My feed
Premium

Please
or
to access all these features

For free parenting resources please check out the Early Years Alliance's Family Corner.

Parenting

My 7. 5 month old is so miserable and I just can't cope anymore

39 replies

Summerdays2014 · 30/08/2016 18:23

I really can't cope. My husband came home to find me in tears tonight, just like at 4am this morning. My son used to be so happy and smiley and everyone used to comment on it. Now he is miserable constantly when at home with me and nothing I do is right for him. We go out to one class every day and for a walk/to the shops/park everyday as well he seems happy at these classes and when we are out. At home however, he whinges and cries if I put him down on his front, on his back or sitting up. Cries in his high chair so I have no idea if he is crying because he is hungry/full/miserable. I try to entertain him, play with him, sing to him, give him toys, give him space and time to play on his own and quiet time, use a walker and jumparoo he just doesn't like anything for more that a couple of minutes. The only time he stops is if I pick him up and walk around with him. If I then sit down with him he starts again. I feel like I am failing. I can't spend all day out of the house. He won't nap for more than 30 minutes a day and it's 50/50 if he will allow me to put him down in his cot. Today he hasn't. I always have to rock him to sleep he has never self settled. His night time sleep is awful, changes on a nightly basis and have to rock him/sometimes just pat him to sleep. Tried CC a few weeks ago out of pure desperation but it didn't work at all. I don't know what I'm doing wrong. Is he teething? No sign of any but giving him stuff anyway. developmental leap? Trying half heartedly to craw but been doing this for weeks now. Food allergy/intolerance after starting solids? No idea. Separation anxiety? He cries when I'm with him. Illness? No systems. Overtired? Very probably but I can't figure out how to solve that.
I must just be a crap mum who can't make he child happy or get him to sleep. I'm so sad. Husband is great and we do 50/50 nights. I also get time to do my own thing on weekends eg went for a massage this weekend. Have been to health visitor and gp about him and me. Am on anti depressants - feel like this is been managed well.
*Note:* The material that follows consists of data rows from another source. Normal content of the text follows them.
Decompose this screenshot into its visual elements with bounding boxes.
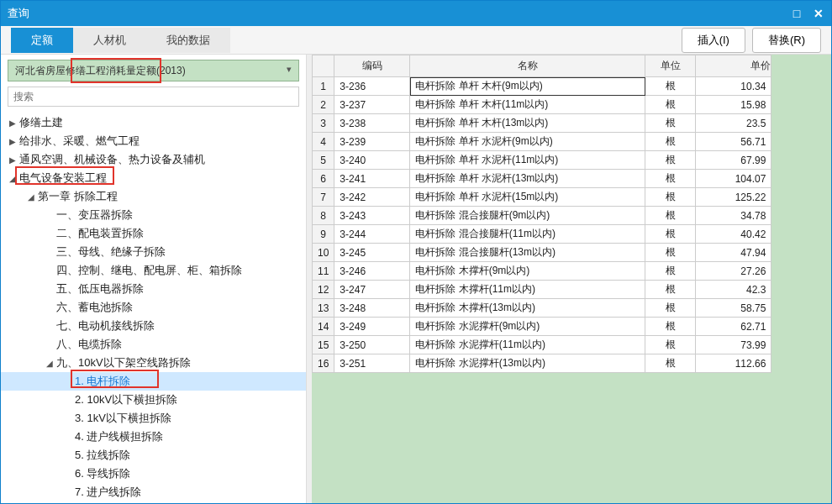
cell-price[interactable]: 67.99 — [696, 151, 771, 170]
cell-name[interactable]: 电杆拆除 单杆 木杆(11m以内) — [410, 96, 645, 114]
expand-toggle-icon[interactable]: ◢ — [8, 174, 18, 183]
table-row[interactable]: 83-243电杆拆除 混合接腿杆(9m以内)根34.78 — [313, 207, 771, 225]
cell-price[interactable]: 62.71 — [696, 318, 771, 336]
cell-unit[interactable]: 根 — [645, 207, 696, 225]
cell-price[interactable]: 73.99 — [696, 336, 771, 354]
cell-name[interactable]: 电杆拆除 单杆 水泥杆(11m以内) — [410, 151, 645, 170]
tree-item[interactable]: 五、低压电器拆除 — [1, 280, 306, 298]
cell-seq[interactable]: 1 — [313, 77, 334, 96]
col-seq-header[interactable] — [313, 55, 334, 77]
tree-item[interactable]: 5. 拉线拆除 — [1, 446, 306, 465]
cell-code[interactable]: 3-248 — [334, 299, 410, 318]
tree-item[interactable]: ▶通风空调、机械设备、热力设备及辅机 — [1, 150, 306, 169]
tree-item[interactable]: ◢第一章 拆除工程 — [1, 187, 306, 206]
cell-seq[interactable]: 4 — [313, 133, 334, 151]
cell-seq[interactable]: 11 — [313, 262, 334, 281]
replace-button[interactable]: 替换(R) — [752, 28, 821, 53]
cell-seq[interactable]: 13 — [313, 299, 334, 318]
cell-price[interactable]: 23.5 — [696, 114, 771, 133]
expand-toggle-icon[interactable]: ◢ — [45, 359, 55, 368]
tree-item[interactable]: 三、母线、绝缘子拆除 — [1, 243, 306, 261]
cell-unit[interactable]: 根 — [645, 244, 696, 262]
cell-unit[interactable]: 根 — [645, 318, 696, 336]
cell-seq[interactable]: 7 — [313, 188, 334, 207]
cell-name[interactable]: 电杆拆除 水泥撑杆(9m以内) — [410, 318, 645, 336]
cell-name[interactable]: 电杆拆除 单杆 水泥杆(9m以内) — [410, 133, 645, 151]
cell-seq[interactable]: 2 — [313, 96, 334, 114]
cell-unit[interactable]: 根 — [645, 225, 696, 244]
cell-name[interactable]: 电杆拆除 单杆 木杆(9m以内) — [410, 77, 645, 96]
cell-unit[interactable]: 根 — [645, 336, 696, 354]
cell-code[interactable]: 3-249 — [334, 318, 410, 336]
tree-item[interactable]: 六、蓄电池拆除 — [1, 298, 306, 317]
quota-select[interactable]: 河北省房屋修缮工程消耗量定额(2013) — [8, 60, 299, 81]
table-row[interactable]: 123-247电杆拆除 木撑杆(11m以内)根42.3 — [313, 281, 771, 299]
cell-code[interactable]: 3-244 — [334, 225, 410, 244]
cell-price[interactable]: 47.94 — [696, 244, 771, 262]
expand-toggle-icon[interactable]: ▶ — [8, 137, 18, 146]
table-row[interactable]: 33-238电杆拆除 单杆 木杆(13m以内)根23.5 — [313, 114, 771, 133]
close-icon[interactable]: ✕ — [813, 8, 824, 19]
cell-price[interactable]: 112.66 — [696, 354, 771, 373]
tree-item[interactable]: 3. 1kV以下横担拆除 — [1, 409, 306, 428]
cell-seq[interactable]: 16 — [313, 354, 334, 373]
tree-item[interactable]: 四、控制、继电、配电屏、柜、箱拆除 — [1, 261, 306, 280]
cell-seq[interactable]: 3 — [313, 114, 334, 133]
cell-unit[interactable]: 根 — [645, 281, 696, 299]
table-row[interactable]: 53-240电杆拆除 单杆 水泥杆(11m以内)根67.99 — [313, 151, 771, 170]
tree-item[interactable]: 七、电动机接线拆除 — [1, 317, 306, 335]
cell-price[interactable]: 10.34 — [696, 77, 771, 96]
cell-name[interactable]: 电杆拆除 混合接腿杆(13m以内) — [410, 244, 645, 262]
cell-seq[interactable]: 6 — [313, 170, 334, 188]
cell-code[interactable]: 3-236 — [334, 77, 410, 96]
cell-seq[interactable]: 12 — [313, 281, 334, 299]
expand-toggle-icon[interactable]: ▶ — [8, 118, 18, 128]
cell-price[interactable]: 56.71 — [696, 133, 771, 151]
cell-unit[interactable]: 根 — [645, 170, 696, 188]
table-row[interactable]: 73-242电杆拆除 单杆 水泥杆(15m以内)根125.22 — [313, 188, 771, 207]
cell-name[interactable]: 电杆拆除 单杆 木杆(13m以内) — [410, 114, 645, 133]
table-row[interactable]: 163-251电杆拆除 水泥撑杆(13m以内)根112.66 — [313, 354, 771, 373]
cell-name[interactable]: 电杆拆除 混合接腿杆(11m以内) — [410, 225, 645, 244]
tree-item[interactable]: 2. 10kV以下横担拆除 — [1, 391, 306, 409]
table-row[interactable]: 133-248电杆拆除 木撑杆(13m以内)根58.75 — [313, 299, 771, 318]
tree-item[interactable]: 6. 导线拆除 — [1, 465, 306, 483]
table-row[interactable]: 103-245电杆拆除 混合接腿杆(13m以内)根47.94 — [313, 244, 771, 262]
category-tree[interactable]: ▶修缮土建▶给排水、采暖、燃气工程▶通风空调、机械设备、热力设备及辅机◢电气设备… — [1, 112, 306, 503]
table-row[interactable]: 43-239电杆拆除 单杆 水泥杆(9m以内)根56.71 — [313, 133, 771, 151]
tree-item[interactable]: 4. 进户线横担拆除 — [1, 428, 306, 446]
cell-name[interactable]: 电杆拆除 木撑杆(9m以内) — [410, 262, 645, 281]
cell-code[interactable]: 3-240 — [334, 151, 410, 170]
expand-toggle-icon[interactable]: ◢ — [26, 192, 36, 202]
tree-item[interactable]: ▶修缮土建 — [1, 113, 306, 132]
tree-item[interactable]: 八、电缆拆除 — [1, 335, 306, 354]
cell-unit[interactable]: 根 — [645, 262, 696, 281]
cell-code[interactable]: 3-238 — [334, 114, 410, 133]
cell-code[interactable]: 3-237 — [334, 96, 410, 114]
cell-price[interactable]: 104.07 — [696, 170, 771, 188]
cell-code[interactable]: 3-246 — [334, 262, 410, 281]
cell-unit[interactable]: 根 — [645, 151, 696, 170]
search-input[interactable] — [8, 87, 299, 107]
tree-item[interactable]: 8. 杆上变压器及台架拆除 — [1, 501, 306, 503]
cell-unit[interactable]: 根 — [645, 354, 696, 373]
table-row[interactable]: 23-237电杆拆除 单杆 木杆(11m以内)根15.98 — [313, 96, 771, 114]
col-name-header[interactable]: 名称 — [410, 55, 645, 77]
cell-unit[interactable]: 根 — [645, 299, 696, 318]
tree-item[interactable]: ◢九、10kV以下架空线路拆除 — [1, 354, 306, 372]
col-unit-header[interactable]: 单位 — [645, 55, 696, 77]
cell-name[interactable]: 电杆拆除 木撑杆(13m以内) — [410, 299, 645, 318]
table-row[interactable]: 113-246电杆拆除 木撑杆(9m以内)根27.26 — [313, 262, 771, 281]
cell-price[interactable]: 40.42 — [696, 225, 771, 244]
cell-price[interactable]: 15.98 — [696, 96, 771, 114]
cell-code[interactable]: 3-242 — [334, 188, 410, 207]
table-row[interactable]: 143-249电杆拆除 水泥撑杆(9m以内)根62.71 — [313, 318, 771, 336]
tab-mydata[interactable]: 我的数据 — [146, 28, 230, 53]
cell-name[interactable]: 电杆拆除 木撑杆(11m以内) — [410, 281, 645, 299]
table-row[interactable]: 13-236电杆拆除 单杆 木杆(9m以内)根10.34 — [313, 77, 771, 96]
cell-seq[interactable]: 15 — [313, 336, 334, 354]
cell-price[interactable]: 34.78 — [696, 207, 771, 225]
cell-name[interactable]: 电杆拆除 混合接腿杆(9m以内) — [410, 207, 645, 225]
cell-price[interactable]: 125.22 — [696, 188, 771, 207]
cell-unit[interactable]: 根 — [645, 96, 696, 114]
I just want my happy baby back. Is it a phase? It been going on about a month now. Not going though a wonder week at the moment.

OP posts:
Report
MessyBun247 · 30/08/2016 18:36

Could have written most of this myself! My DD is 7 months and very whingey at the min. Shes commando crawling and seems close to proper crawling but still wont tolerate being on the floor for more than a couple of minutes. She just wants carried around all the time, with me pointing things out and letting her touch them. She wants to be outside most of the time. She wont sit in high chair or jumperoo for very long. Also seems to be having nightmares or something, crying/restless sleep at night. I think its a massive developmental leap, and maybe a bit of teething. Her babbling and co-ordination seems to be getting better every day, she really seems to listen when we speak etc.

Im also still feeding to sleep and co-sleeping and theres no chance il get a night out for a long time.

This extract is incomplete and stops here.